Casagrande trabalha no momento para atrair Magno Malta para a coligação do PSB, oferecendo a ele uma das duas vagas de candidato a senador na chapa. O senhor acha que pode acabar rifado?
Não. Não me preocupo com isso porque, se Magno for candidato ao Senado no palanque de Casagrande, eu não serei rifado. Eu mesmo é que vou me rifar da chapa.
Por quê?
Não sou um político carreirista. Nunca foi um sonho e um objetivo de vida meu ser deputado estadual, como não é um sonho e um objetivo de vida me tornar senador. Essas coisas vão acontecendo. E tem princípios de que não abro mão. Eu vou pedir votos para o Magno? Ele vai pedir votos para mim? Como é que vou explicar isso aos eleitores? Não tem como.

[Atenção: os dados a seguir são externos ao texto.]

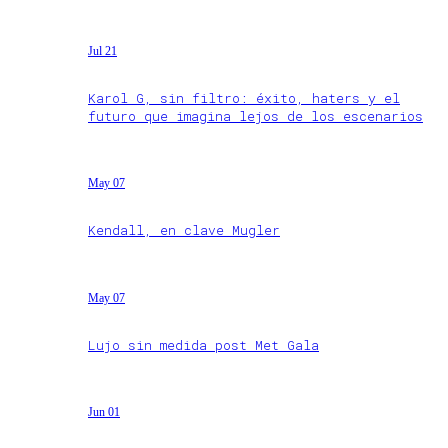
Jul 21
Karol G, sin filtro: éxito, haters y el
futuro que imagina lejos de los escenarios
May 07
Kendall, en clave Mugler
May 07
Lujo sin medida post Met Gala
Jun 01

Se retirar a candidatura ao Senado, o que o sr. fará?
Se eu tiver que voltar amanhã para a sala de aula, volto feliz da vida (o deputado é professor de Geografia). E não me preocupo se tiver que tentar a reeleição. Desde que vim para o PSB, sempre disse que queria ter a liberdade de mudar se achasse que era melhor mudar.